- POSTED: 22 May 2014 18:50
- UPDATED: 01 Jun 2014 20:24
Russia and China have signed a 30-year gas agreement. The deal comes as Russian state-run gas producer is threatening to cut off supplies to Ukraine, which could impact gas supplies to Europe as Ukraine serves as the main transport route for Russian gas supplies to the continent.
LONDON: After more than 10 years in discussions, Russia and China have finally signed a 30-year gas agreement worth US$400 billion.
The deal comes as Russian state-run gas producer Gazprom is threatening to cut off supplies to Ukraine, which owes the supplier more than US$3 billion in arrears.
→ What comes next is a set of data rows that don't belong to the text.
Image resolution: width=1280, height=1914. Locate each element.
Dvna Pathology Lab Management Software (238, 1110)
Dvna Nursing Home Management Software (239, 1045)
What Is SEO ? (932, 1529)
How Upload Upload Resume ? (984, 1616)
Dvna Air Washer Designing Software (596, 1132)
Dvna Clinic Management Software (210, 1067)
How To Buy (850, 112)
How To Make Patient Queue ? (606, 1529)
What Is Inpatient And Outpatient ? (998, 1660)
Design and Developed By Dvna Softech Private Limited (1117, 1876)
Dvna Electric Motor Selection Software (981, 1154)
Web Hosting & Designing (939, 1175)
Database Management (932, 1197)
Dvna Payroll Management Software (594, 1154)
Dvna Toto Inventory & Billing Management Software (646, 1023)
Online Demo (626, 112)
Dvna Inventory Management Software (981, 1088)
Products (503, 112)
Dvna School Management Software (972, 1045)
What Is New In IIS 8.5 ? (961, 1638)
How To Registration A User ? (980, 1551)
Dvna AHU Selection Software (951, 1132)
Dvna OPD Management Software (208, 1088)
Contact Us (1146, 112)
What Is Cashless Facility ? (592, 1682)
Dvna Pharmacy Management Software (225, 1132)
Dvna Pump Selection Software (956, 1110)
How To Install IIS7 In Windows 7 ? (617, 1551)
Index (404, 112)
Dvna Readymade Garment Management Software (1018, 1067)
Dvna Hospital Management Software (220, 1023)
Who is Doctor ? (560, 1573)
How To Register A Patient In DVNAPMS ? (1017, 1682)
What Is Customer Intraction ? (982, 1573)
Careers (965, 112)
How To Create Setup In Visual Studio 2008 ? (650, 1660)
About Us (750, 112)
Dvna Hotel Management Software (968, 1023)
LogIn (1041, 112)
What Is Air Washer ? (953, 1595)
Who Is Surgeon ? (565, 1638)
It highlights the difficulties and strains in Eastern Europe and diplomatic strains in Western Europe.
Russia has, of course, been keen for some time to find alternatives and extra markets for its gas supply because of the potential threat of sanctions over the crisis in Ukraine.
Now, the European Union is urging Russia not to disrupt the gas flow to Ukraine, and instead to resolve this issue of some US$3.5 billion of arrears to Gazprom before the deadline runs out in 10 days' time.
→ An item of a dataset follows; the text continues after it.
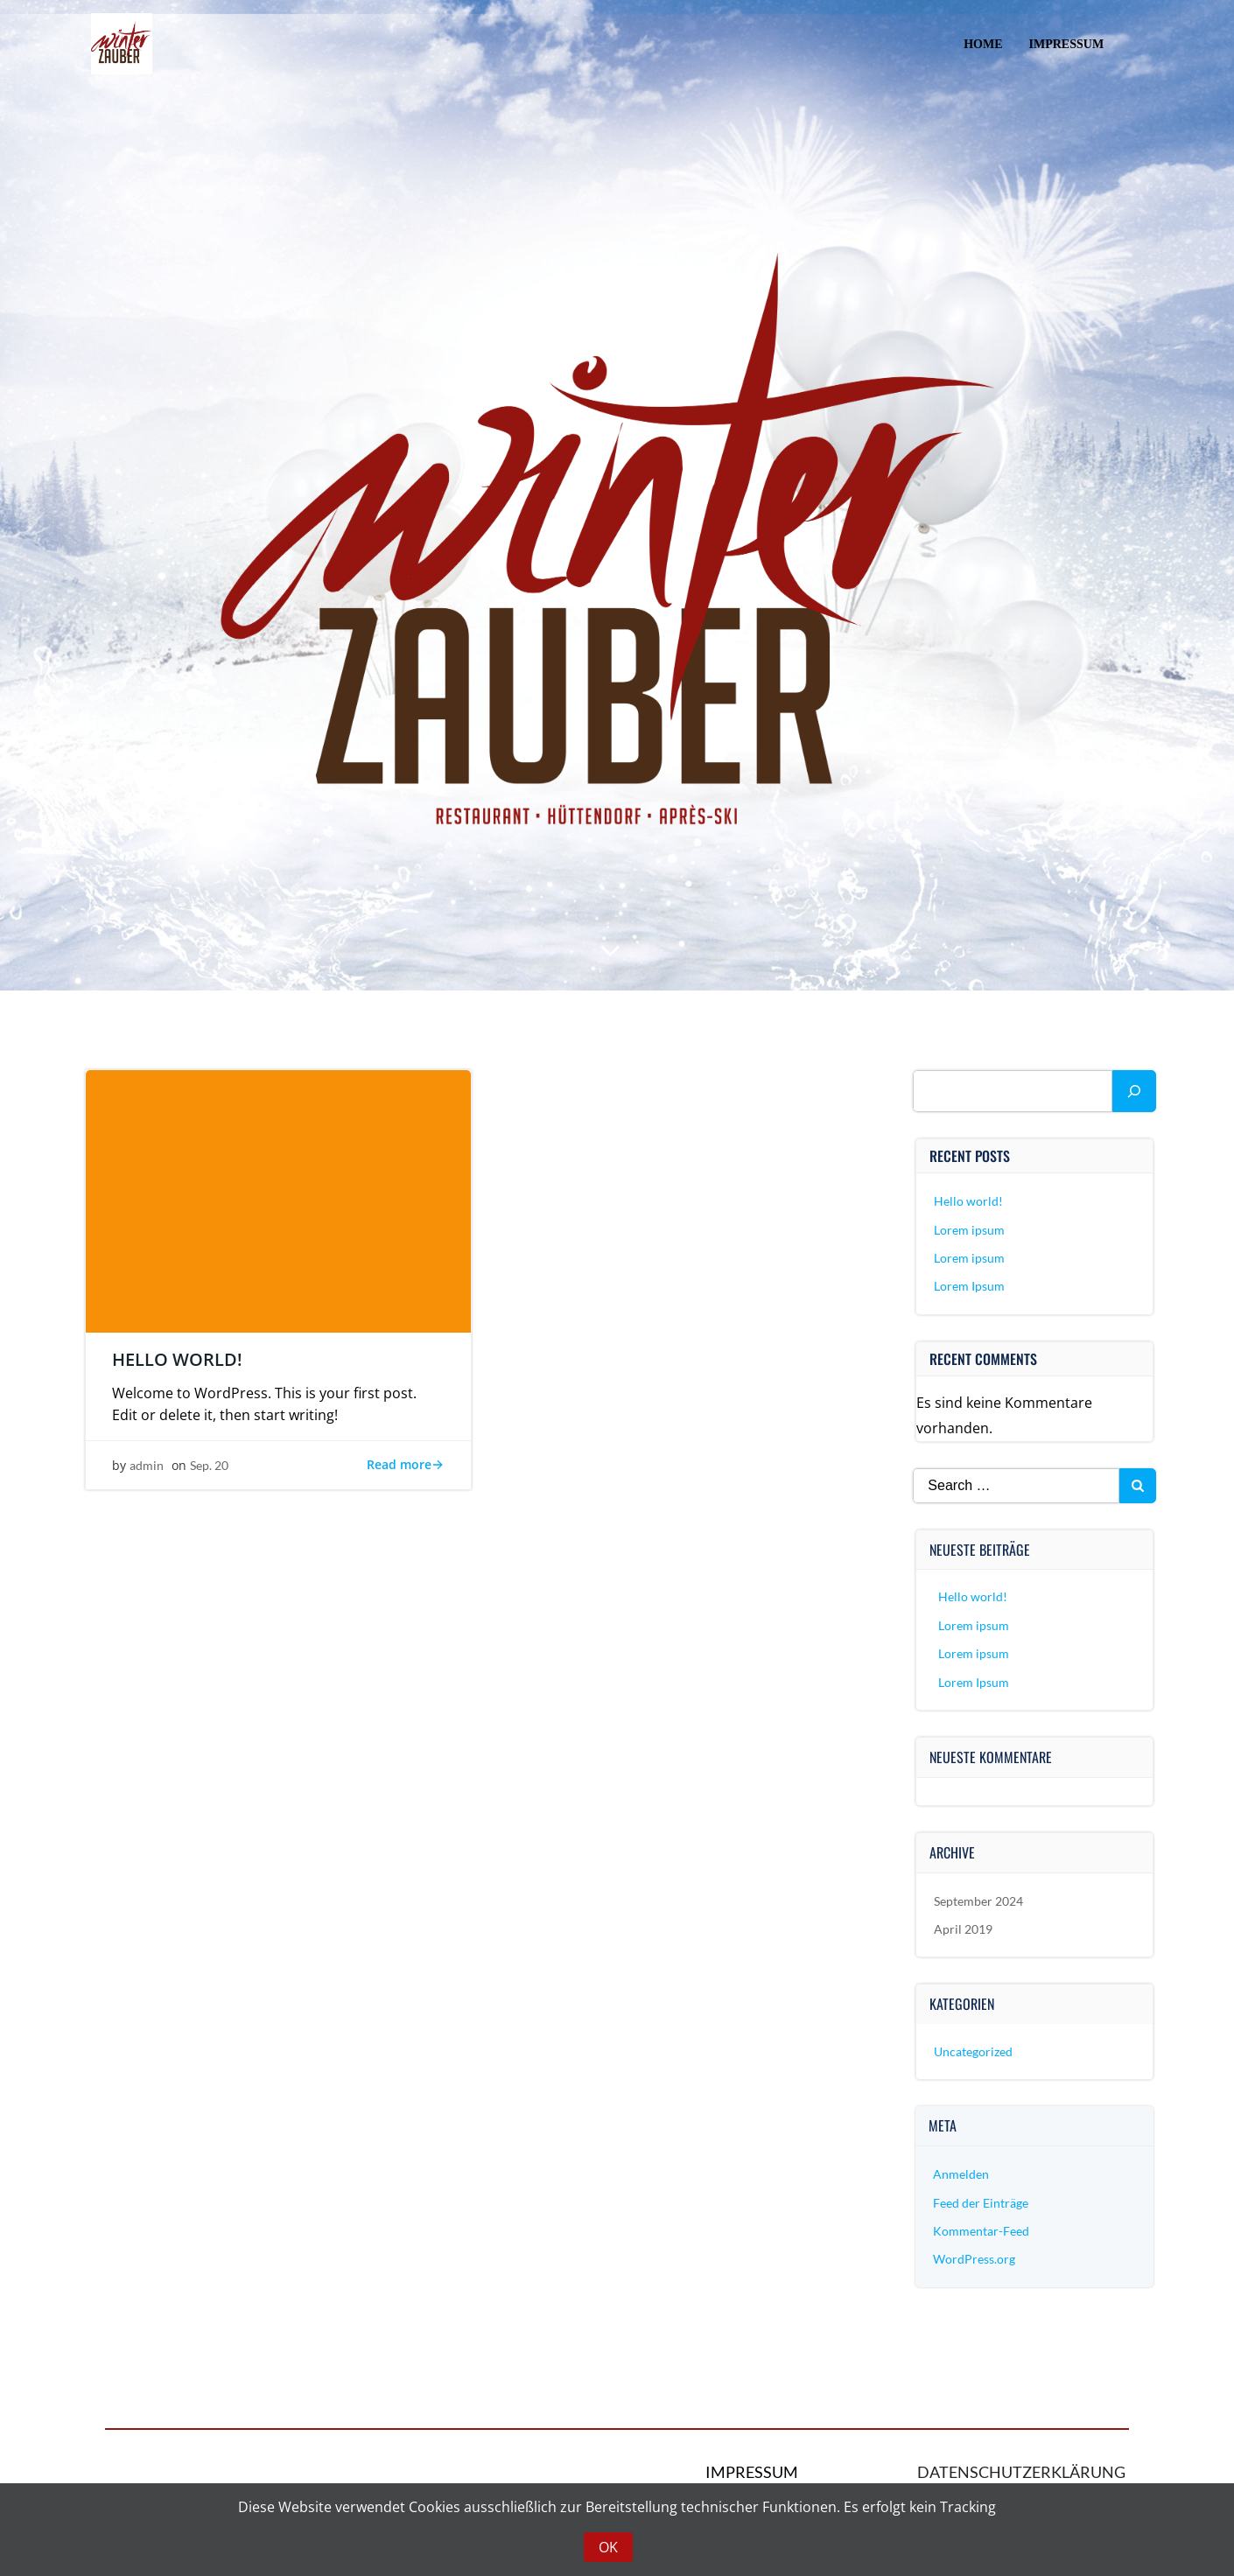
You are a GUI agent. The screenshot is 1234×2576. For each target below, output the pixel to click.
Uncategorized (974, 2054)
The European Commission’s president Jose Manuel Barroso said that the issue must be settled.
Gazprom is threatening to cut off the gas supply to Ukraine if the issue of the multi-billion-dollar arrears is not resolved, and this could affect other European countries.
Ukraine serves as the main transport route for Russian gas supplies to the continent, so the knock-on effect of cutting off to Kiev is far wider than just Ukraine itself.
The EU Commission, throughout the negotiations over the last few months, has been acting as an intermediary between Moscow and Kiev.
But there is now a sense of real pressure following the China-Russia deal to resolve this issue with just 10 days to go until that deadline, as many people are worrying there could be serious knock-on effects across the whole European continent.